An alternative explanation of poor performance of low-Pt cathodes has been suggested by Muzaffar et al.⁹ They processed numerous experimental polarization curves and showed that the thin, low-Pt electrodes are prone to flooding. Essentially, the effect is due to much lower surface of liquid water in a thin electrode, which strongly reduces its water evaporation ability.¹⁰

In this work, we report a single-pore transient model for the CCL performance, which includes oxygen transport through the Nafion film. A static version of the model has been analyzed in ref. 11. In the limit of fast proton and through-plane oxygen transport in the CCL, analytical solution for the CCL performance has been derived. The solution reveals the limiting current density due to oxygen transport through the Nafion film; moreover, this limiting current appears to be proportional to the CCL thickness.¹¹ This result may explain a strong effect of the Nafion film on performance of low-Pt electrodes, as these electrodes are three to four times thinner, than the standard systems.

Below, the transient model is used for construction of numerical impedance model of a cell. Fitting of model impedance to experimental spectra of the low-Pt cell shows that the Nafion film thickness varies in the range of 10 to 13 nm, while the Nafion film transport resistance decreases with the cell current. To the best of our knowledge, this result is a first measurement of Nafion film thickness and transport parameter in an operating low-Pt PEM fuel cell. At low currents, the though-plane oxygen diffusion coefficient in the electrode appears to be close to the oxygen diffusivity in liquid water, indicating that the low-Pt cathode is partially flooded.
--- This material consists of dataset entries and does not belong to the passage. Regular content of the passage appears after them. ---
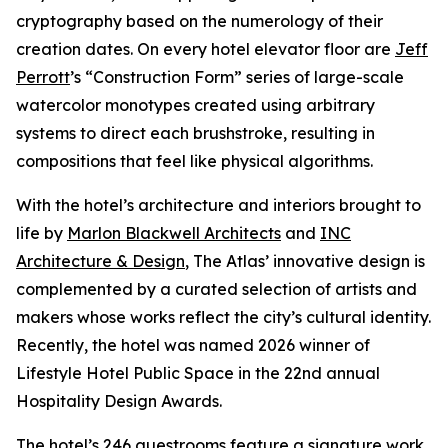
cryptography based on the numerology of their
creation dates. On every hotel elevator floor are
Jeff
Perrott
’s “Construction Form” series of large-scale
watercolor monotypes created using arbitrary
systems to direct each brushstroke, resulting in
compositions that feel like physical algorithms.
With the hotel’s architecture and interiors brought to
life by
Marlon Blackwell Architects
and
INC
Architecture & Design
, The Atlas’ innovative design is
complemented by a curated selection of artists and
makers whose works reflect the city’s cultural identity.
Recently, the hotel was named 2026 winner of
Lifestyle Hotel Public Space in the 22nd annual
Hospitality Design Awards.
The hotel’s 246 guestrooms feature a signature work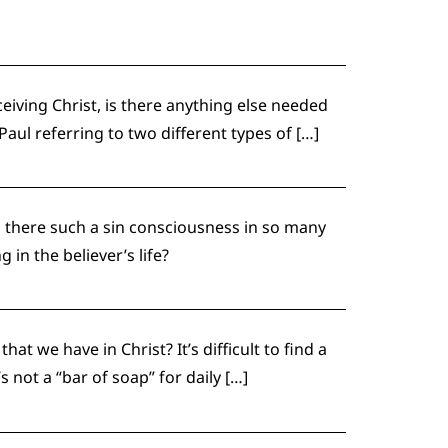
eiving Christ, is there anything else needed
aul referring to two different types of […]
 there such a sin consciousness in so many
g in the believer’s life?
t we have in Christ? It’s difficult to find a
 not a “bar of soap” for daily […]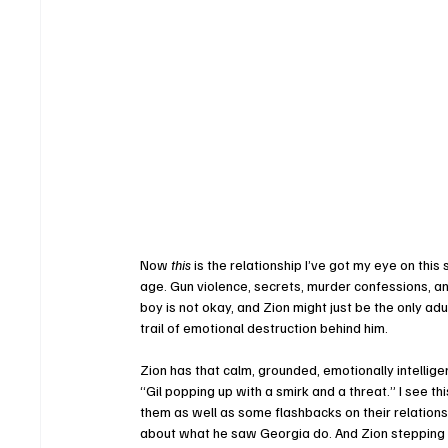
Now 
this
 is the relationship I’ve got my eye on th
age. Gun violence, secrets, murder confessions, 
boy is not okay, and Zion might just be the only adu
trail of emotional destruction behind him.
Zion has that calm, grounded, emotionally intellig
“Gil popping up with a smirk and a threat.” I see
them as well as some flashbacks on their relationshi
about what he saw Georgia do. And Zion stepping int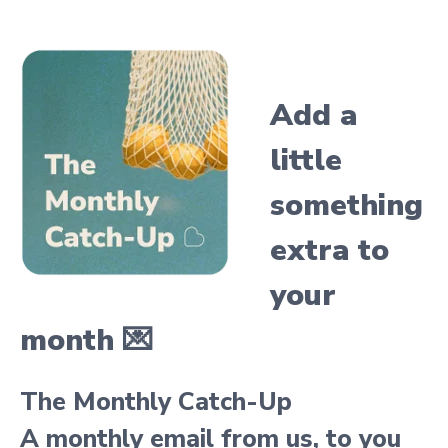
Add a
little
something
extra
to
your
month 💌
The Monthly Catch-Up
A monthly email from us, to you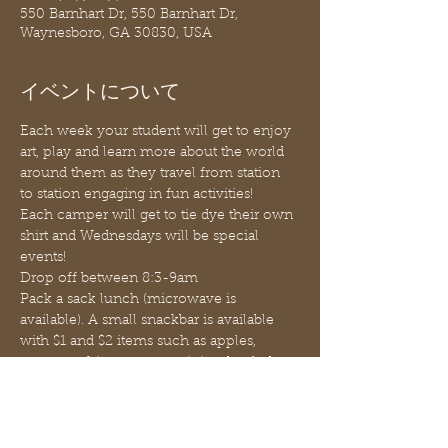
550 Barnhart Dr, 550 Barnhart Dr,
Waynesboro, GA 30830, USA
イベントについて
Each week your student will get to enjoy 
art, play and learn more about the world 
around them as they travel from station 
to station engaging in fun activities!
Each camper will get to tie dye their own 
shirt and Wednesdays will be special 
events!
Drop off between 8:3-9am
Pack a sack lunch (microwave is 
available). A small snackbar is available 
with $1 and $2 items such as apples, 
oranges, chips, popcorn, juice, bottled 
water, etc.
Pick up promptly at 12:30pm (before 
1:00pm)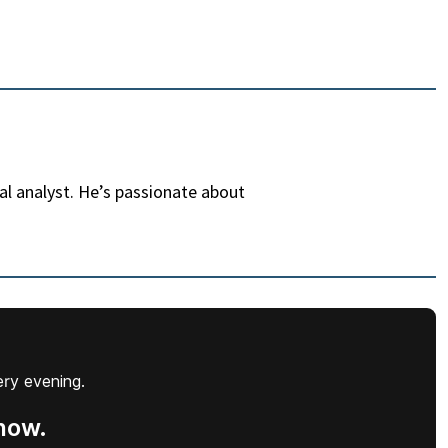
al analyst. He’s passionate about
ery evening.
now.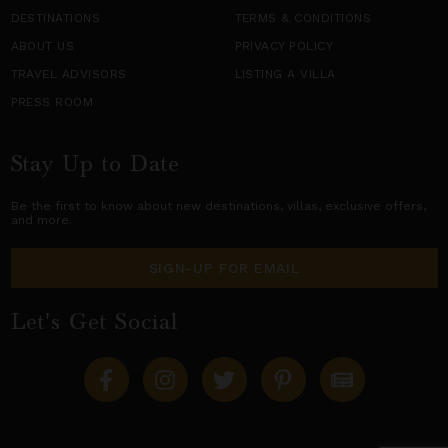
DESTINATIONS
TERMS & CONDITIONS
ABOUT US
PRIVACY POLICY
TRAVEL ADVISORS
LISTING A VILLA
PRESS ROOM
Stay Up to Date
Be the first to know about new destinations,
villas
, exclusive offers,
and more.
SIGN-UP FOR EMAIL
Let's Get Social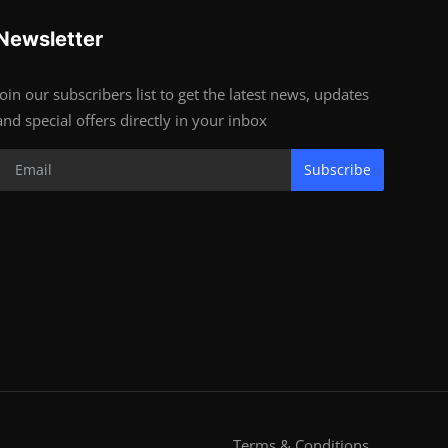
Newsletter
Join our subscribers list to get the latest news, updates
and special offers directly in your inbox
Subscribe
Terms & Conditions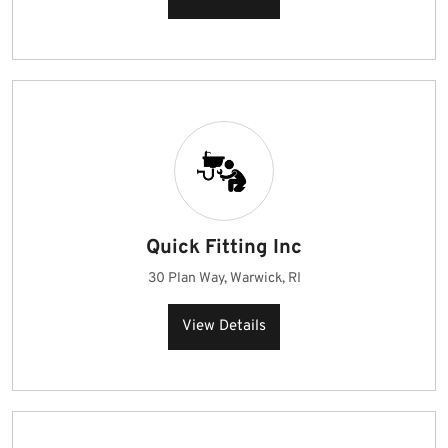
Quick Fitting Inc
30 Plan Way, Warwick, RI
View Details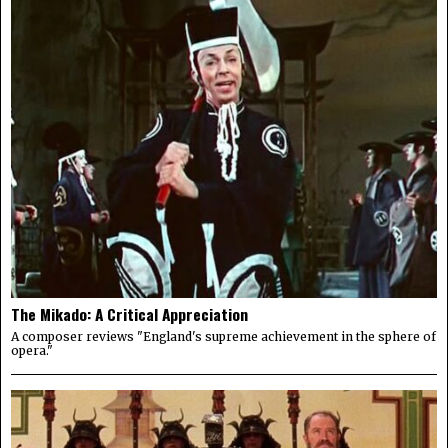
The Mikado: A Critical Appreciation
A composer reviews "England's supreme achievement in the sphere of
opera."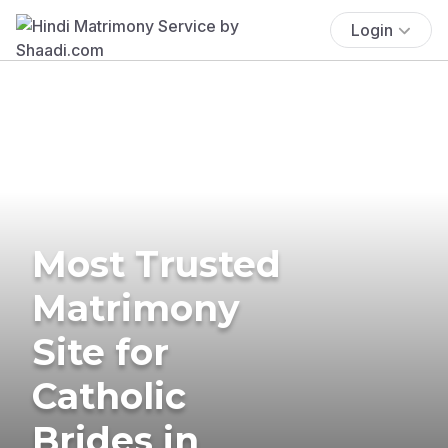
Login
Most Trusted
Matrimony
Site for
Catholic
Brides in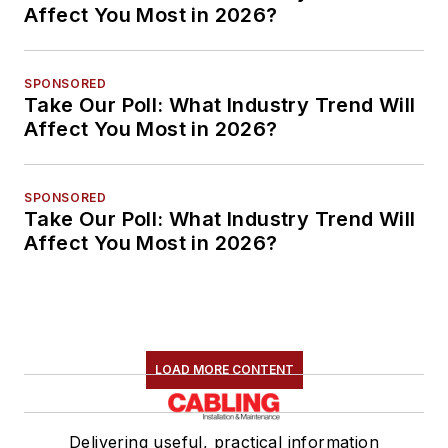
Affect You Most in 2026?
SPONSORED
Take Our Poll: What Industry Trend Will
Affect You Most in 2026?
SPONSORED
Take Our Poll: What Industry Trend Will
Affect You Most in 2026?
LOAD MORE CONTENT
Delivering useful, practical information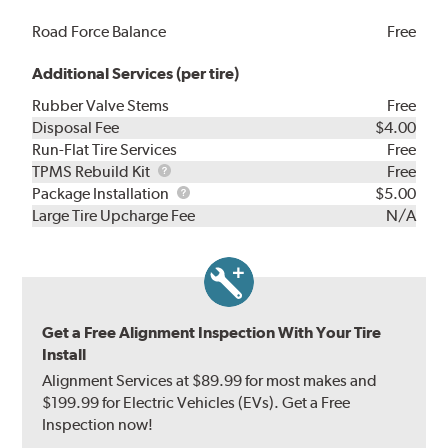
Road Force Balance
Free
Additional Services (per tire)
Rubber Valve Stems
Free
Disposal Fee
$4.00
Run-Flat Tire Services
Free
TPMS
TPMS Rebuild Kit
Free
Rebuild
Package
Package Installation
$5.00
Kit
Installation
Large Tire Upcharge Fee
N/A
Get a Free Alignment Inspection With Your Tire
Install
Alignment Services at $89.99 for most makes and
$199.99 for Electric Vehicles (EVs). Get a Free
Inspection now!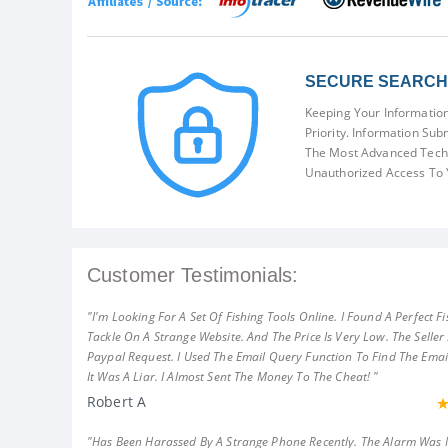
SECURE SEARCH 
Keeping Your Information
Priority. Information Sub
The Most Advanced Techn
Unauthorized Access To 
Customer Testimonials:
"I'm Looking For A Set Of Fishing Tools Online. I Found A Perfect Fi
Tackle On A Strange Website. And The Price Is Very Low. The Seller
Paypal Request. I Used The Email Query Function To Find The Emai
It Was A Liar. I Almost Sent The Money To The Cheat! "
Robert A
"Has Been Harassed By A Strange Phone Recently. The Alarm Was 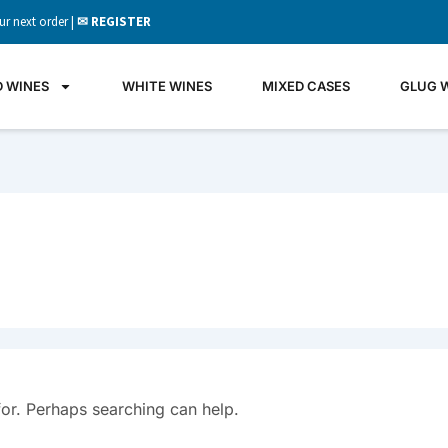
ur next order |
✉ REGISTER
D WINES
WHITE WINES
MIXED CASES
GLUG 
for. Perhaps searching can help.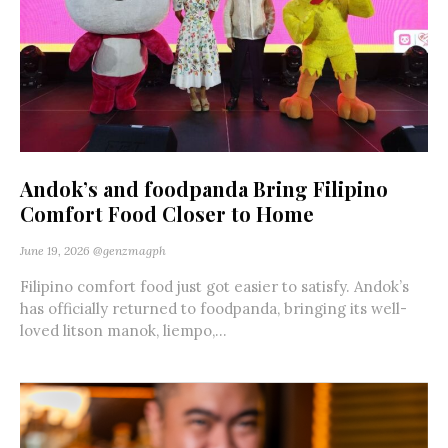
Andok’s and foodpanda Bring Filipino
Comfort Food Closer to Home
June 19, 2026
@genzmagph
Filipino comfort food just got easier to satisfy. Andok’s
has officially returned to foodpanda, bringing its well-
loved litson manok, liempo,...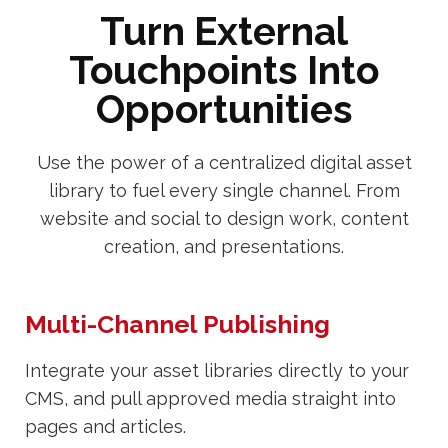
Turn External
Touchpoints Into
Opportunities
Use the power of a centralized digital asset
library to fuel every single channel. From
website and social to design work, content
creation, and presentations.
Multi-Channel Publishing
Integrate your asset libraries directly to your
CMS, and pull approved media straight into
pages and articles.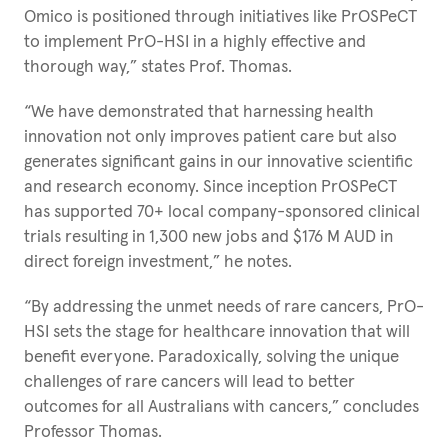
Omico is positioned through initiatives like PrOSPeCT
to implement PrO-HSI in a highly effective and
thorough way,” states Prof. Thomas.
“We have demonstrated that harnessing health
innovation not only improves patient care but also
generates significant gains in our innovative scientific
and research economy. Since inception PrOSPeCT
has supported 70+ local company-sponsored clinical
trials resulting in 1,300 new jobs and $176 M AUD in
direct foreign investment,” he notes.
“By addressing the unmet needs of rare cancers, PrO-
HSI sets the stage for healthcare innovation that will
benefit everyone. Paradoxically, solving the unique
challenges of rare cancers will lead to better
outcomes for all Australians with cancers,” concludes
Professor Thomas.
It is worth noting that with minor modifications, the model below can be used for processing the spectra of electrochemical power sources utilizing thin electrolyte films over active materials (e.g., in supercapacitors,¹² or Li-ion batteries¹³).

2 Experimental

Spatial electrochemical impedance spectroscopy (EIS) recording and measurements of localized current density and voltage have been performed using a segmented cell system and a test station developed at Hawaii Natural Energy Institute. The segmented cell setup consists of the cell hardware, the custom designed current transducer system, the data acquisition device and a single cell test station. Details of the segmented cell system can be found in our previous publications.^14,15

The segmented cell hardware design is based on 100 cm² cell and consists of non-segmented and segmented flow field plates. Both flow field plates have the same ten parallel channel serpentine design and arranged in co-flow configuration. The segmented plate consists of 10 segments with an area of 7.6 cm² each arranged in two parallel rows from inlet (segment 1) to outlet (segment 10). Each segment has its own current collector and gas diffusion layer (GDL). The segmentation was applied to the cathode.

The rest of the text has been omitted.